1 is a configuration diagram of an OLED display according to an embodiment.
2 is a configuration circuit diagram of the pixel cell 10 shown in FIG.
3A and 3B are diagrams illustrating a measurement mode period according to the embodiment.
4A and 4B are views for explaining sensing image data according to the first embodiment.
5A and 5B are views for explaining sensing image data according to the second embodiment.
6 is an ELVDD current waveform diagram according to an embodiment.
7 is an ELVDD current waveform diagram according to another embodiment.

Hereinafter, an organic light emitting diode (OLED) display device and a driving method thereof according to an embodiment of the present invention will be described in detail with reference to the accompanying drawings.

1 is a configuration diagram of an OLED display according to an embodiment. And FIG. 2 is a circuit diagram of the pixel cell 10 shown in FIG.

The OLED display device shown in FIG. 1 includes a display panel 2, a data driver 4, a gate driver 6, a timing controller 8, a power supply unit 12, and a detector 14 Respectively.
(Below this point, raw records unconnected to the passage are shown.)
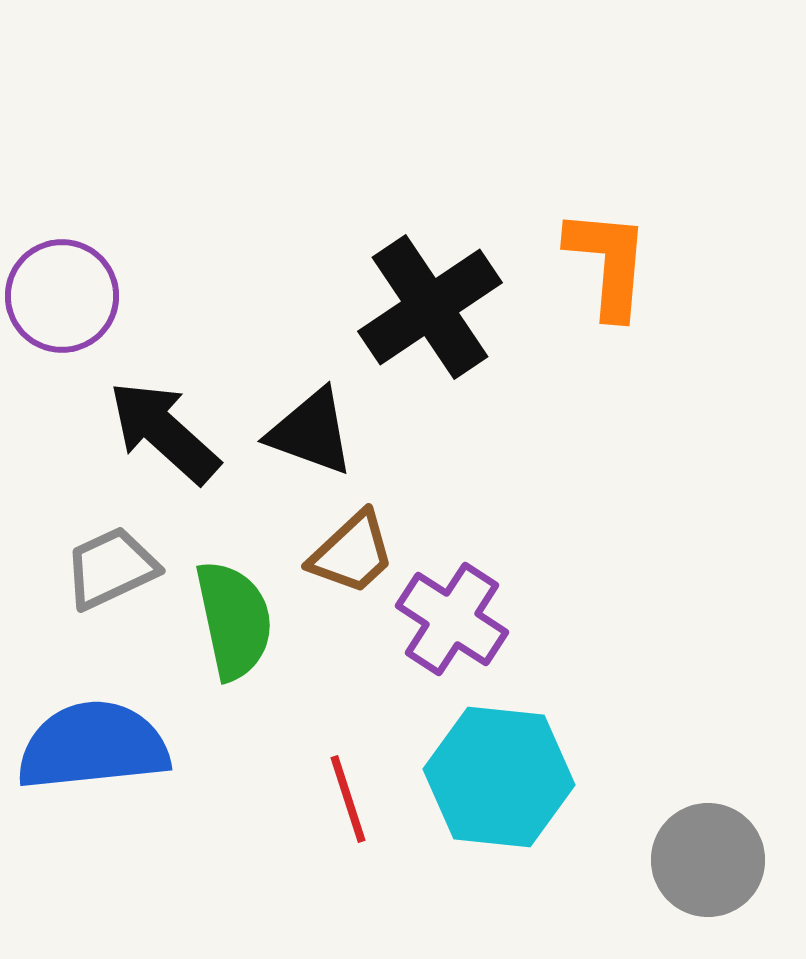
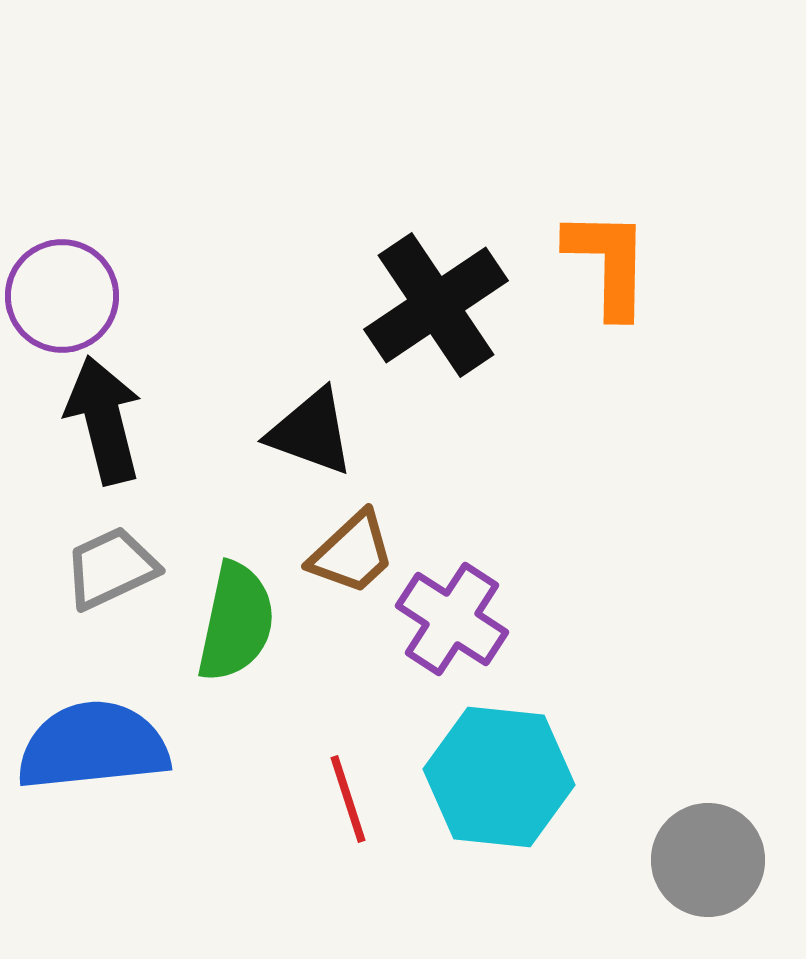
orange L-shape: rotated 4 degrees counterclockwise
black cross: moved 6 px right, 2 px up
black arrow: moved 60 px left, 12 px up; rotated 34 degrees clockwise
green semicircle: moved 2 px right, 2 px down; rotated 24 degrees clockwise
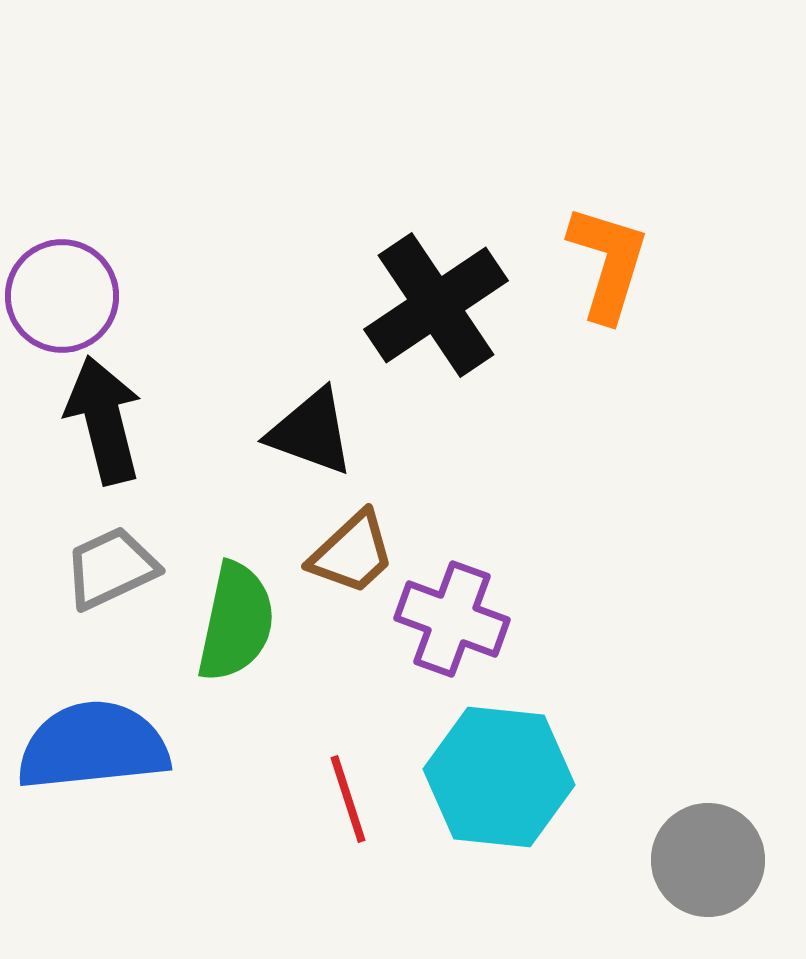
orange L-shape: rotated 16 degrees clockwise
purple cross: rotated 13 degrees counterclockwise
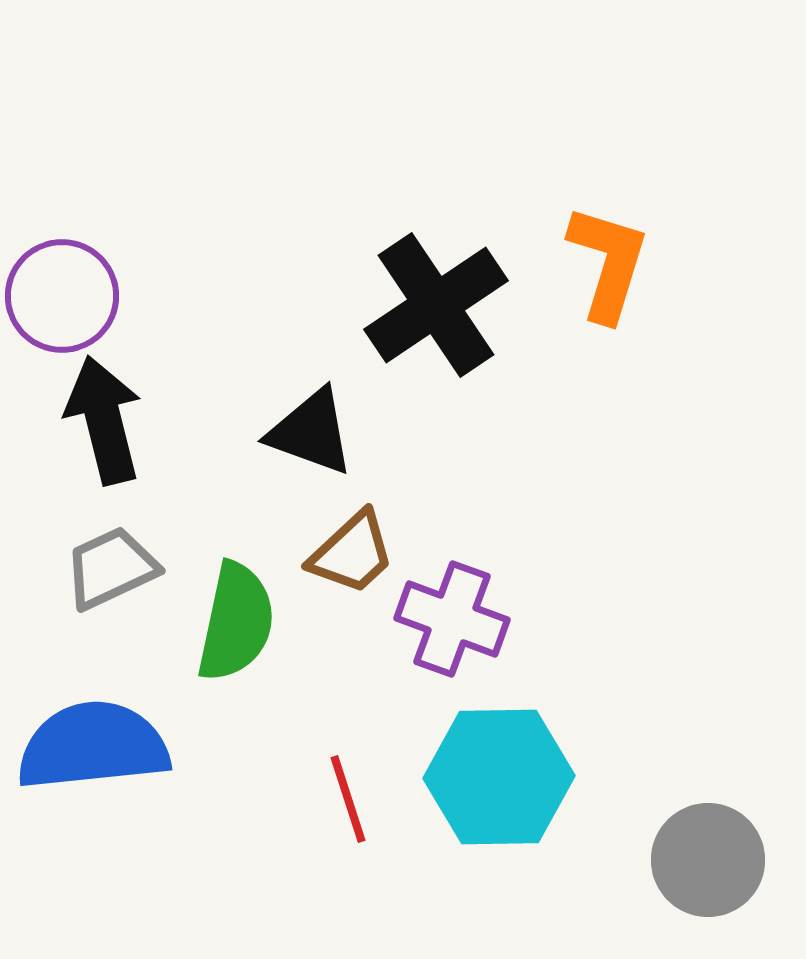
cyan hexagon: rotated 7 degrees counterclockwise
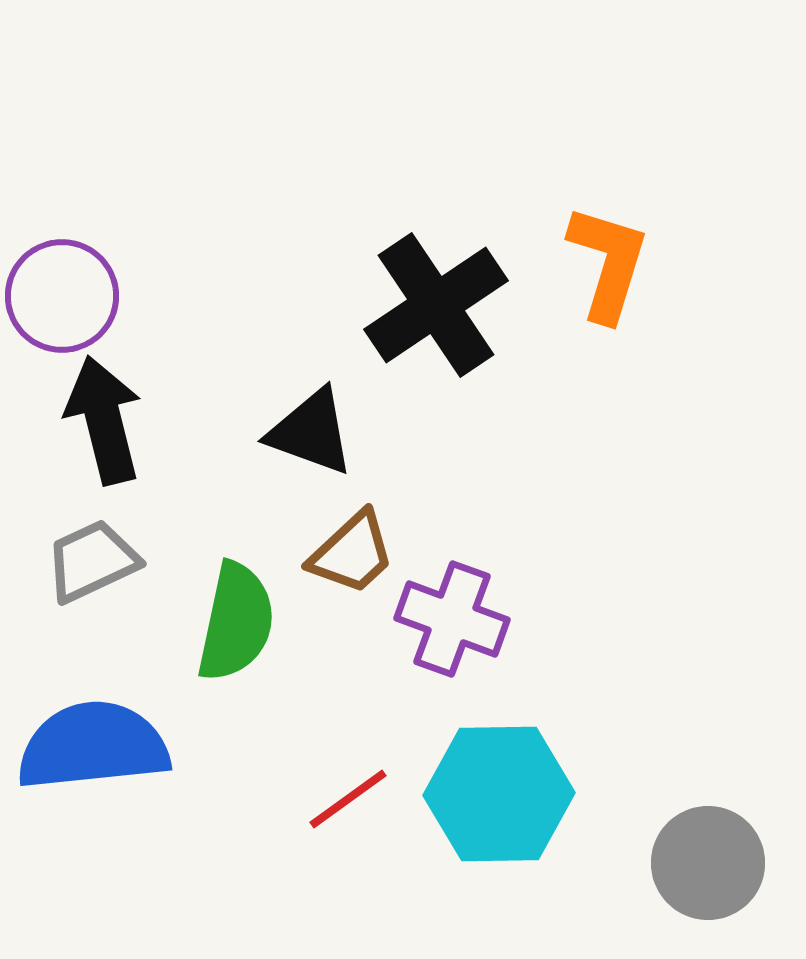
gray trapezoid: moved 19 px left, 7 px up
cyan hexagon: moved 17 px down
red line: rotated 72 degrees clockwise
gray circle: moved 3 px down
The OLED display device shown in Fig. 1 is divided into a measurement mode for measuring characteristic parameters of each pixel driving circuit 16 and a display mode for normal image display.

The display panel 2 includes a plurality of gate lines GL and a plurality of data lines DL. The gate line GL and the data line DL intersect each other to define a pixel region. Each pixel region is provided with a pixel cell 10 connected to a gate line GL and a data line DL. The display panel 2 is further provided with an ELVDD line ELVDDL and a VSS line (not shown) for applying ELVDD and VSS provided from the power supply unit 12 to the pixel cells 10.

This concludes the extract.